L’art est tellement d’essence religieuse, que ce sont les paroles des grands saints qui vous viennent à l’esprit quand on cherche à l’éclaircir. Et pour expliquer la parole de Michel-Ange : « Toute œuvre d’art est dévote », et pour lui donner son vrai sens, je pense au fameux : « Aimez et faites ce que vous voudrez », de saint Augustin. Je dirais encore aux peintres : « Soyez artistes et faites ce que vous voudrez. » Mais qu’est-ce qui fait l’artiste ? L’amour. Quel amour ? L’amour divin.

 

Voyez alors combien un être ayant le sens de l’amour divin et ne croyant pas en Dieu peut errer dans la vie et dans son œuvre. Aux époques de fausse croyance, l’aspiration divine étant quand même la volonté de l’artiste, le côté dévot apparaîtra plus facilement; mais aux époques de non croyance, ces pauvres et grands artistes écriront leurs poèmes dans un langage barbare, fait de sons inintelligibles, de paroles grossières correspondant aux appétits de la brute, de mots très purs évoquant la foi passée.
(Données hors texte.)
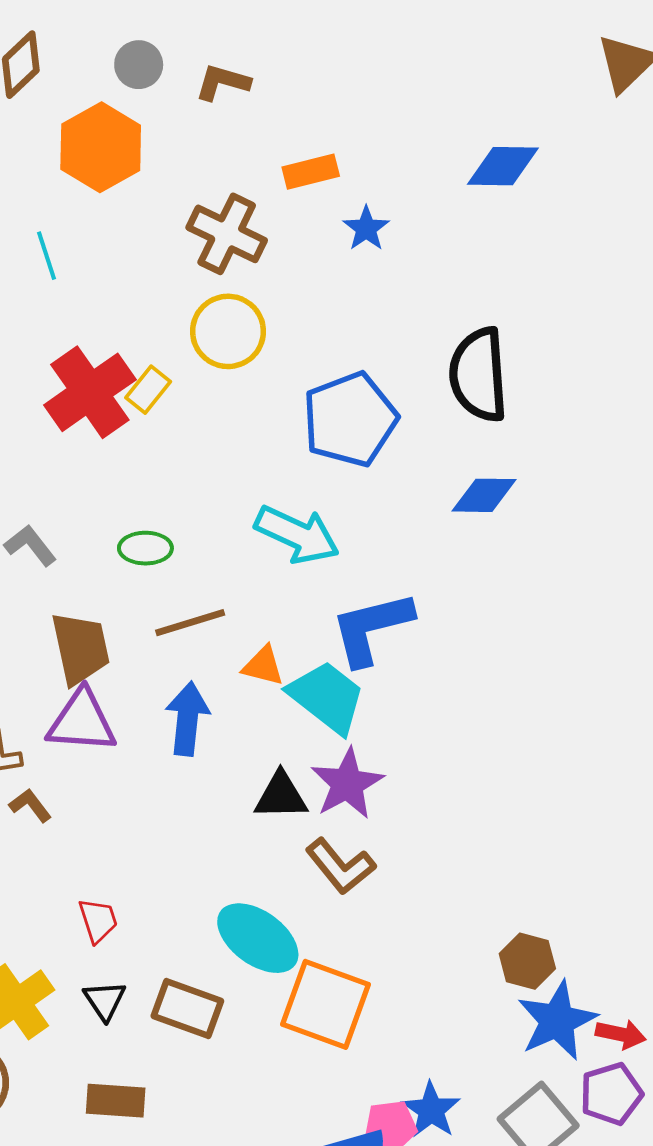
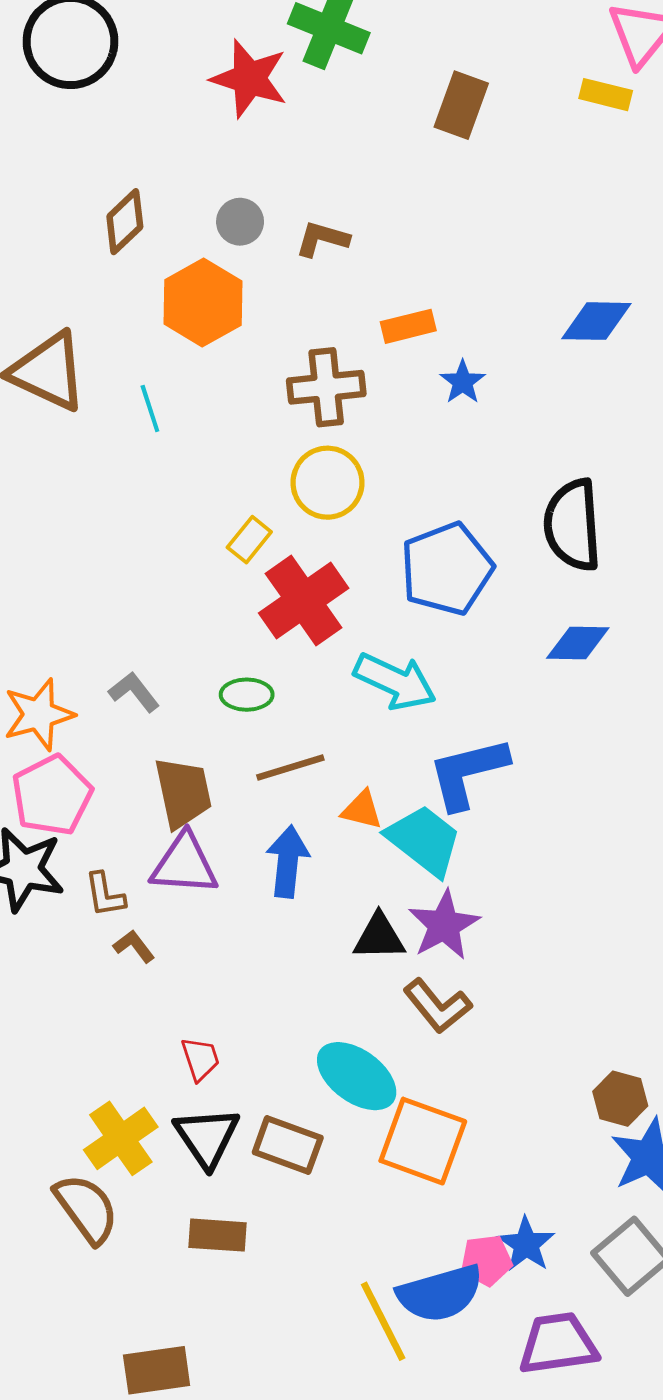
brown cross: (227, 234) -> (326, 387), turned -32
red cross: (90, 392) -> (304, 601), moved
black triangle: (105, 1000) -> (207, 1137), size x1.6

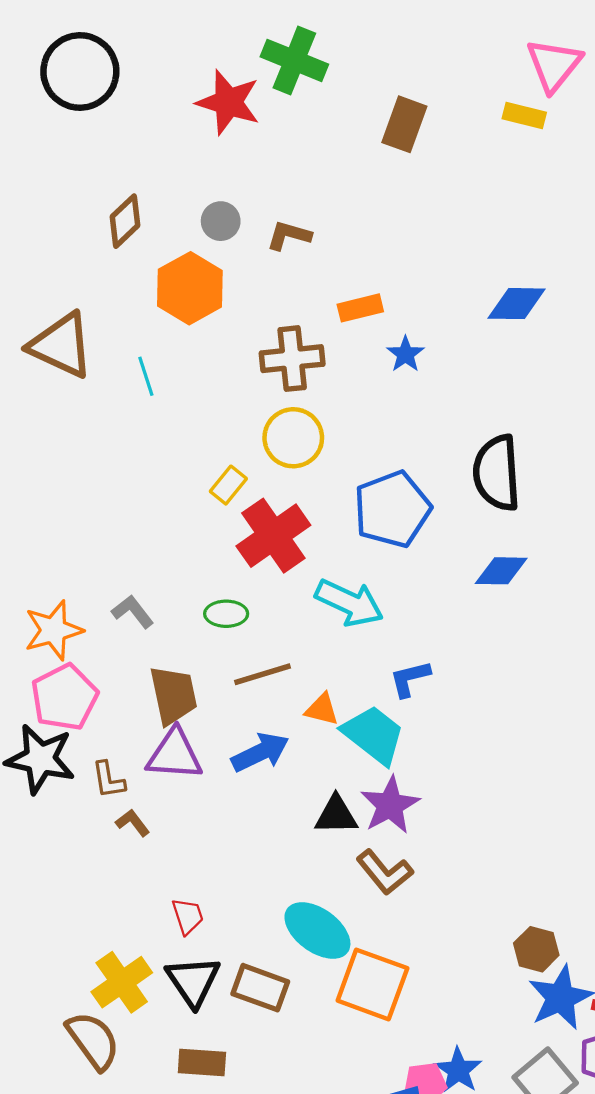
blue L-shape: (468, 773) -> (410, 679), size x0.6
blue arrow: (288, 862) -> (260, 752), turned 58

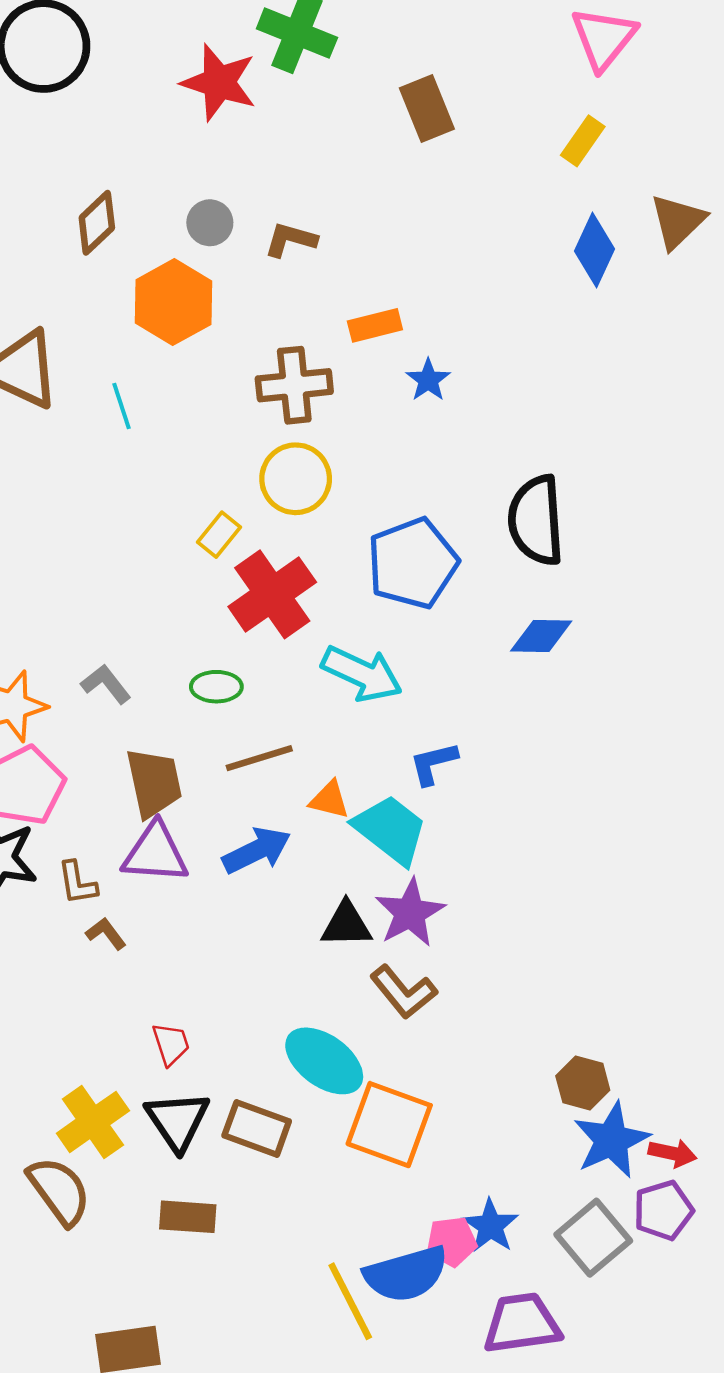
yellow rectangle: (524, 115) -> (583, 141), moved, turned -69
brown rectangle: (404, 124) -> (427, 108), turned -42
blue diamond: (517, 304) -> (594, 250), moved, turned -66

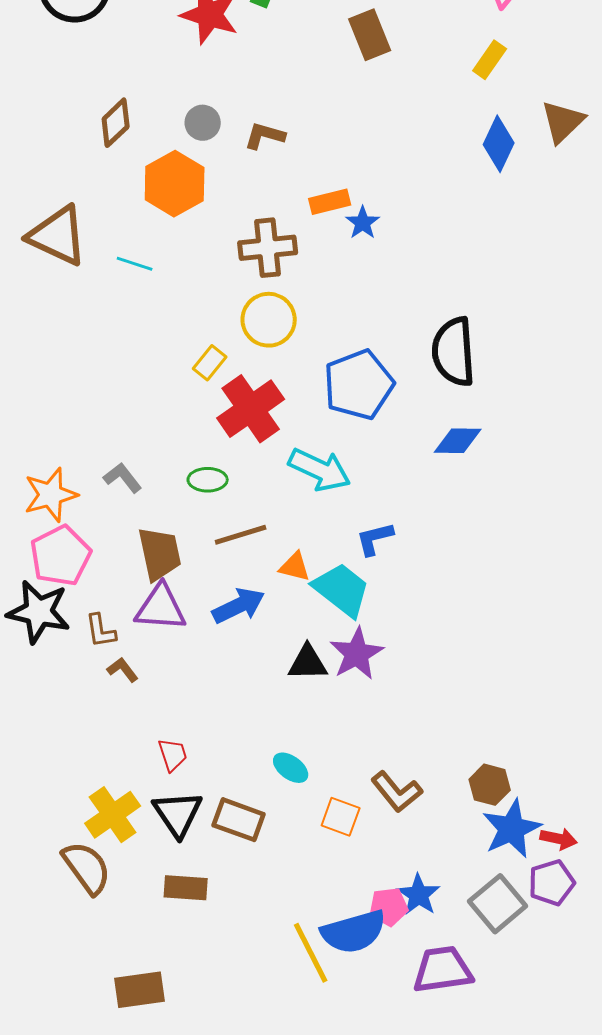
blue star: (428, 380) -> (363, 223), moved
cyan line: (122, 406) -> (135, 264), turned -54
brown L-shape: (403, 992) -> (397, 792), moved
cyan ellipse: (324, 1061) -> (291, 768), size x0.6
orange square: (389, 1125) -> (341, 817), size x0.6

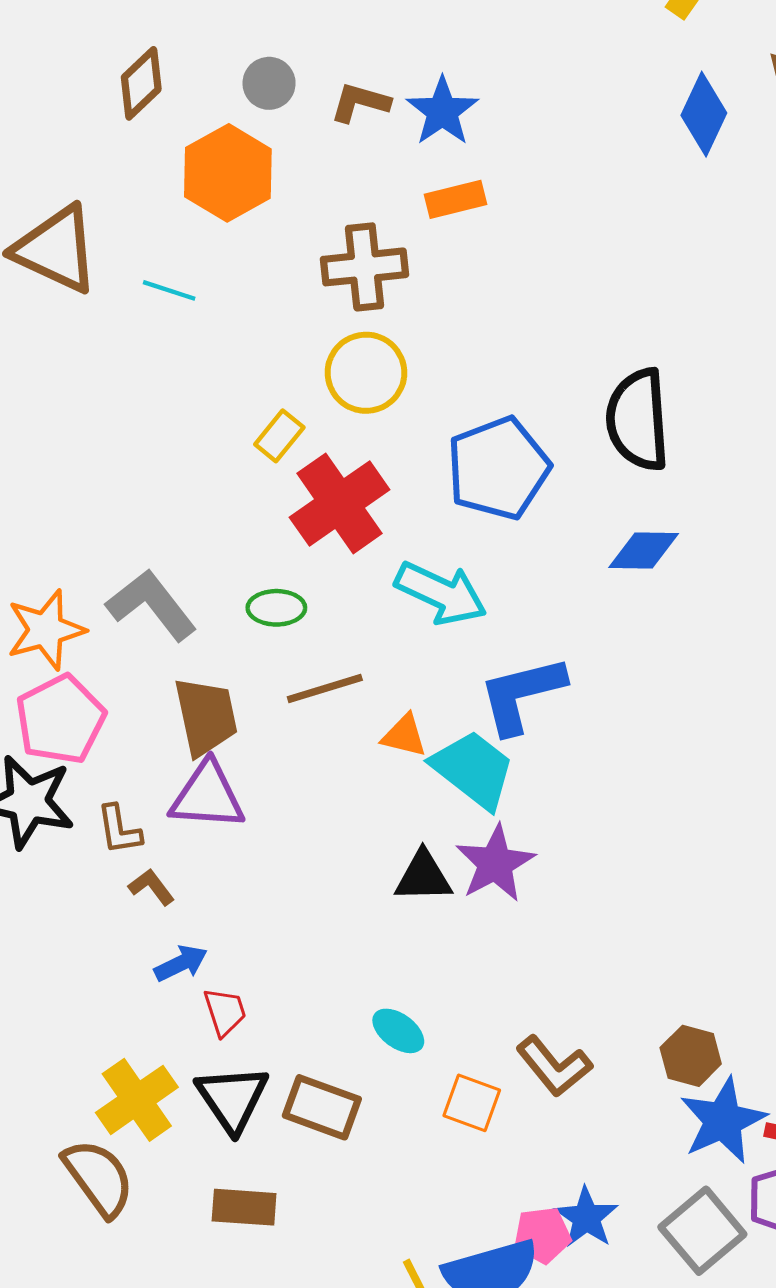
blue star: (363, 223) -> (442, 111), moved, size x1.4
gray L-shape: (123, 478) -> (151, 605), size x1.6
blue L-shape: (375, 539) -> (522, 694), size x1.6
blue arrow: (239, 606) -> (181, 963), moved, size x0.7

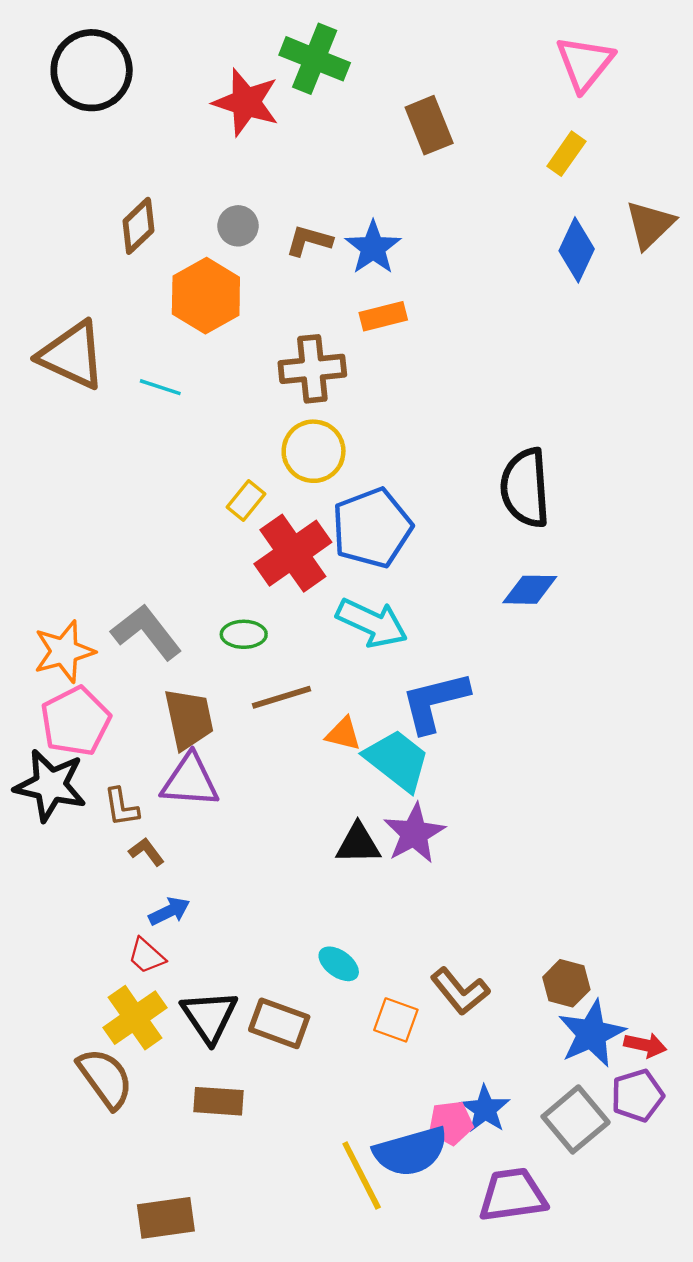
blue pentagon: (498, 468) -> (372, 528), moved
red trapezoid: (225, 1012) -> (146, 956), moved, turned 150

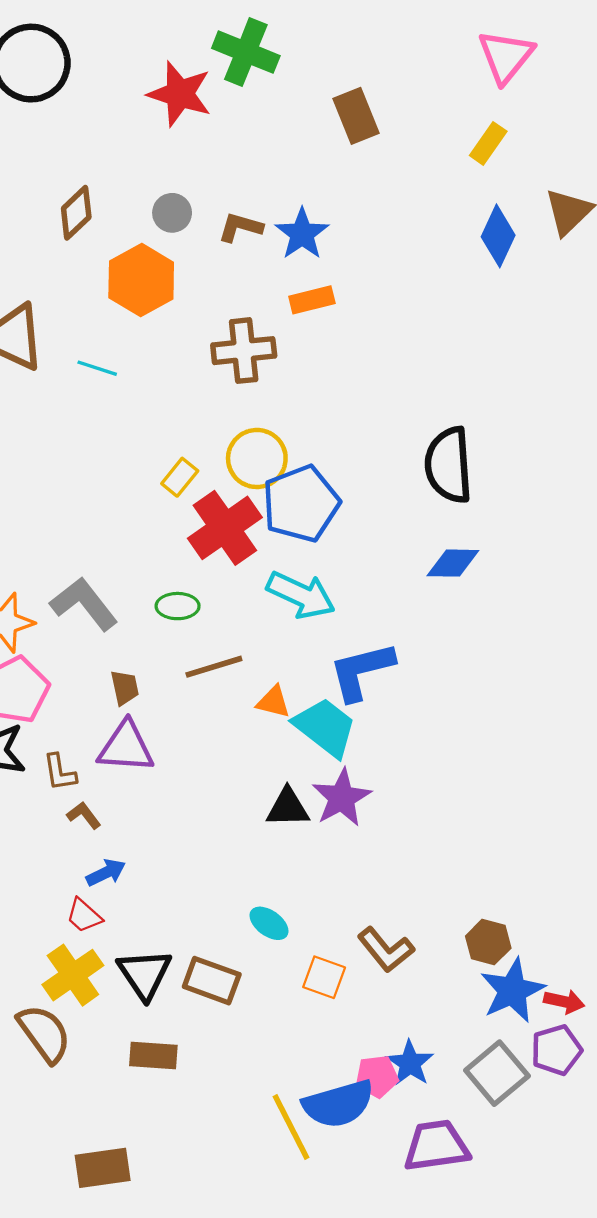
yellow circle: (314, 451) -> (257, 458), moved
brown trapezoid: (189, 719) -> (125, 688), size x0.6

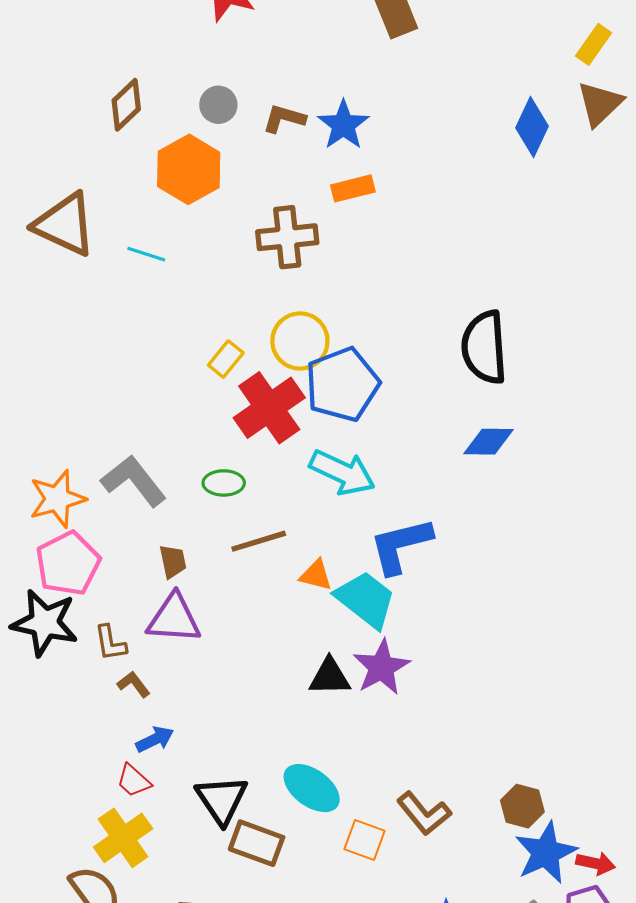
yellow rectangle: (488, 143) -> (593, 44), moved
cyan ellipse: (269, 923) -> (312, 788), size x1.5
black triangle: (144, 974) -> (222, 800), moved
Le croyant a le droit de s’effarer devant de telles œuvres, et cependant, si les paroles sont peu édifiantes, la mélodie en sera toujours et forcément élevée, puisque c’est aux sphères divines que même involontairement l’auteur aura puisé son inspiration.

 

Georges DESVALLIÈRES, Réponse à

l’Enquête sur l’art chrétien, de Louis DIMIER,

Revue d’action française, 1912-1913.

 

Recueilli dans L. DIMIER,

Faits et idées de l’histoire des arts,

Bloud et Gay, 1923, p. 243.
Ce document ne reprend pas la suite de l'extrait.